Download or read book Blessed written by Kate Bowler and published by Oxford University Press. This book was released on 2013-05-08 with total page 336 pages. Available in PDF, EPUB and Kindle. Book excerpt: How have millions of American Christians come to measure spiritual progress in terms of their financial status and physical well-being? How has the movement variously called Word of Faith, Health and Wealth, Name It and Claim It, or simply prosperity gospel come to dominate much of our contemporary religious landscape? Kate Bowler's Blessed is the first book to fully explore the origins, unifying themes, and major figures of a burgeoning movement that now claims millions of followers in America. Bowler traces the roots of the prosperity gospel: from the touring mesmerists, metaphysical sages, pentecostal healers, business oracles, and princely prophets of the early 20th century; through mid-century positive thinkers like Norman Vincent Peale and revivalists like Oral Roberts and Kenneth Hagin; to today's hugely successful prosperity preachers. Bowler focuses on such contemporary figures as Creflo Dollar, pastor of Atlanta's 30,000-member World Changers Church International; Joel Osteen, known as "the smiling preacher," with a weekly audience of seven million; T. D. Jakes, named by Time magazine one of America's most influential new religious leaders; Joyce Meyer, evangelist and women's empowerment guru; and many others. At almost any moment, day or night, the American public can tune in to these preachers-on TV, radio, podcasts, and in their megachurches-to hear the message that God desires to bless them with wealth and health. Bowler offers an interpretive framework for scholars and general readers alike to understand the diverse expressions of Christian abundance as a cohesive movement bound by shared understandings and common goals.
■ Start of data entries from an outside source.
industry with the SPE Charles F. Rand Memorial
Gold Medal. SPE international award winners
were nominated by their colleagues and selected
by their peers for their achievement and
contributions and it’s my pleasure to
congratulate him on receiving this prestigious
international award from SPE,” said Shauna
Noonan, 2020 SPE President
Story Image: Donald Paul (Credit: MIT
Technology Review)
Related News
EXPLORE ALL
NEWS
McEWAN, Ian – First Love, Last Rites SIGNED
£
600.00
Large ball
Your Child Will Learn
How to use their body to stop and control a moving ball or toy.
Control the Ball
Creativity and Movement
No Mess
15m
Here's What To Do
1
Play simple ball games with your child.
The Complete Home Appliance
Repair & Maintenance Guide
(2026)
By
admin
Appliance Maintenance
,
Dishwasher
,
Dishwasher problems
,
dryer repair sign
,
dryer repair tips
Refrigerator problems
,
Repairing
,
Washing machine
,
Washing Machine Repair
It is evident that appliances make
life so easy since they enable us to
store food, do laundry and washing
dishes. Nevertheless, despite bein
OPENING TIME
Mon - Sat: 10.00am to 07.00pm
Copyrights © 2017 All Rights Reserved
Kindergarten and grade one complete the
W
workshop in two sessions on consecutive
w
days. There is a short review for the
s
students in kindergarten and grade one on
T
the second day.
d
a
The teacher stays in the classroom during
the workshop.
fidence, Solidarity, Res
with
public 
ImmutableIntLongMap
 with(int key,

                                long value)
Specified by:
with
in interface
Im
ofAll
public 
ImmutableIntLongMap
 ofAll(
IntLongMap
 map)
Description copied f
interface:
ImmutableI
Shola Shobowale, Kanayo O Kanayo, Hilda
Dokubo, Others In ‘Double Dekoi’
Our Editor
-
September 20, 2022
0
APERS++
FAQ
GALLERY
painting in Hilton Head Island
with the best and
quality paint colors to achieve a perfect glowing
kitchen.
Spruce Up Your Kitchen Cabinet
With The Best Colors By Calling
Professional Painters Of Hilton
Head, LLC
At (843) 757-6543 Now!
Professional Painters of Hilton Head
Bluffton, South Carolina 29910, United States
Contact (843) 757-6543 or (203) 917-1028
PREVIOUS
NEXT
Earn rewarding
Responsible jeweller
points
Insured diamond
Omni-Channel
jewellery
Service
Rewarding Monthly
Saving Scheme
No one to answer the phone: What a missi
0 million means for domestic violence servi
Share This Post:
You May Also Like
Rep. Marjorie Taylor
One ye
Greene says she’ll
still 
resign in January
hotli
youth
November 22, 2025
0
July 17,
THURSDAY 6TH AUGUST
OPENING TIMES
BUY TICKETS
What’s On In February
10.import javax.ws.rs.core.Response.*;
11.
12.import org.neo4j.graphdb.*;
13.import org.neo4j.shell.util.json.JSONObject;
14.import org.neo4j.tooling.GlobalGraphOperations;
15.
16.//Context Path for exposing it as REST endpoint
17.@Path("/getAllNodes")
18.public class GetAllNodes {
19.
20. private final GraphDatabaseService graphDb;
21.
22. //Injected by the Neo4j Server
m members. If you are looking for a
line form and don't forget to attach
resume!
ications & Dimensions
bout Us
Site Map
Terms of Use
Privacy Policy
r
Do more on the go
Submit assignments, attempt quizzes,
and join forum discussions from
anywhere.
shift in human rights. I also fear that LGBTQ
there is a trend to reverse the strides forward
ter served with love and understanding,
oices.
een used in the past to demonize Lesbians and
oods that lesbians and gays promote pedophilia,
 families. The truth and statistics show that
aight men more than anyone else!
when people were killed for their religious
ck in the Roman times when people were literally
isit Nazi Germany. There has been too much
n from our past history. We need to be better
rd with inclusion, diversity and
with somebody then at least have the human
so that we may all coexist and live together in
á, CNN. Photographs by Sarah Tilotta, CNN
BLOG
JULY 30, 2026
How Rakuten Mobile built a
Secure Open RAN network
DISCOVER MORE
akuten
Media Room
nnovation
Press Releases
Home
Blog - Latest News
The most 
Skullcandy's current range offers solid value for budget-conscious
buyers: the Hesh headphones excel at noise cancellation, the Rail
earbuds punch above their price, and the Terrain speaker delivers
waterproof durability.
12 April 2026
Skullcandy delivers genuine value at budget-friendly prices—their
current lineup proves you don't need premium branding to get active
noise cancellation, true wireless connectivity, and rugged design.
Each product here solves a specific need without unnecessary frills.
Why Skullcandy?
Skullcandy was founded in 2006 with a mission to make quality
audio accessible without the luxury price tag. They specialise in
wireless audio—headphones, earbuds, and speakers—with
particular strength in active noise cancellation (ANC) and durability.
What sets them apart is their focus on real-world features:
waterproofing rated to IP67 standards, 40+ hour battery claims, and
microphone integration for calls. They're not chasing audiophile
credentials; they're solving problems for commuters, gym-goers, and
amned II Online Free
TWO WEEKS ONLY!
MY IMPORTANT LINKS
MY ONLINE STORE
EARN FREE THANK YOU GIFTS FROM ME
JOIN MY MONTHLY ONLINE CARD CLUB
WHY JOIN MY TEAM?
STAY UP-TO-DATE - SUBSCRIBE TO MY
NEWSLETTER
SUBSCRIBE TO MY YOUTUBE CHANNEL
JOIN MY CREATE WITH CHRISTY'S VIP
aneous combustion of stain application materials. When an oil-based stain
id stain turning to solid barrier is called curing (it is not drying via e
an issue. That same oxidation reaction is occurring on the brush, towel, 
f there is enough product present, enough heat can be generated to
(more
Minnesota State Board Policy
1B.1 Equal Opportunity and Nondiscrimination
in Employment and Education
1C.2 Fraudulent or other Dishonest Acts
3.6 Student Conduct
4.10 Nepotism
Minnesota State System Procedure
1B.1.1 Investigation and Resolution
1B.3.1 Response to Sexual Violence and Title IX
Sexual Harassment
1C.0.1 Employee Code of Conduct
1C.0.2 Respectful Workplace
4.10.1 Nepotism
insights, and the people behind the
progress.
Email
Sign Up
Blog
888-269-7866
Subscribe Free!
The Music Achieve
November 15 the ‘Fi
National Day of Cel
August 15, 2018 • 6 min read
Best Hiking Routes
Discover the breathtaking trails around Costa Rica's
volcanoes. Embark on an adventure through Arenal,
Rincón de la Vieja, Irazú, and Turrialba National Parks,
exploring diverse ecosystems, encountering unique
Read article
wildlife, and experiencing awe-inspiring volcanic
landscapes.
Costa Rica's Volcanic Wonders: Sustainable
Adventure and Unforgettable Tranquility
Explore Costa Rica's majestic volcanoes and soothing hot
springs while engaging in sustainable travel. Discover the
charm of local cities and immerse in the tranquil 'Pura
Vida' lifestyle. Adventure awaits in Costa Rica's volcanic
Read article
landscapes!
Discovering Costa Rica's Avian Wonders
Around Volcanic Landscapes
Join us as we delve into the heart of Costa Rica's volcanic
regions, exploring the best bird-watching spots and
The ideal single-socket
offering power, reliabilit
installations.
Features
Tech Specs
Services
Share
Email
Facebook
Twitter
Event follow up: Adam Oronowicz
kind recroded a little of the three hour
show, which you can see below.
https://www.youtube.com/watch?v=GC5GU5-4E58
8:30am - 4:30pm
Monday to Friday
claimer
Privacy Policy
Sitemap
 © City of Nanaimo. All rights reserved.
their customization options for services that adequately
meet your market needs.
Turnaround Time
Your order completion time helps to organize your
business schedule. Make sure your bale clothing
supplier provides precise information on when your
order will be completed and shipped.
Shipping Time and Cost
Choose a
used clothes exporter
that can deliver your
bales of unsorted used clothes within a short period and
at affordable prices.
This Republic of Suffering

Download This Republic of Suffering PDF Online Free

Author :
Publisher : Vintage
ISBN 13 : 0375703837
Total Pages : 385 pages
Book Rating : 4.3/5 (757 download)

DOWNLOAD NOW!


Book Synopsis This Republic of Suffering by : Drew Gilpin Faust

Download or read book This Republic of Suffering written by Drew Gilpin Faust and published by Vintage. This book was released on 2009-01-06 with total page 385 pages. Available in PDF, EPUB and Kindle. Book excerpt: NATIONAL BESTSELLER • NATIONAL BOOK AWARD FINALIST • An "extraordinary ... profoundly moving" history (The New York Times Book Review) of the American Civil War that reveals the ways that death on such a scale changed not only individual lives but the life of the nation. An estiated 750,000 soldiers lost their lives in the American Civil War. An equivalent proportion of today's population would be seven and a half million. In This Republic of Suffering, Drew Gilpin Faust describes how the survivors managed on a practical level and how a deeply religious culture struggled to reconcile the unprecedented carnage with its belief in a benevolent God. Throughout, the voices of soldiers and their families, of statesmen, generals, preachers, poets, surgeons, nurses, northerners and southerners come together to give us a vivid understanding of the Civil War's most fundamental and widely shared reality. With a new introduction by the author, and a new foreword by Mike Mullen, 17th Chairman of the Joint Chiefs of Staff.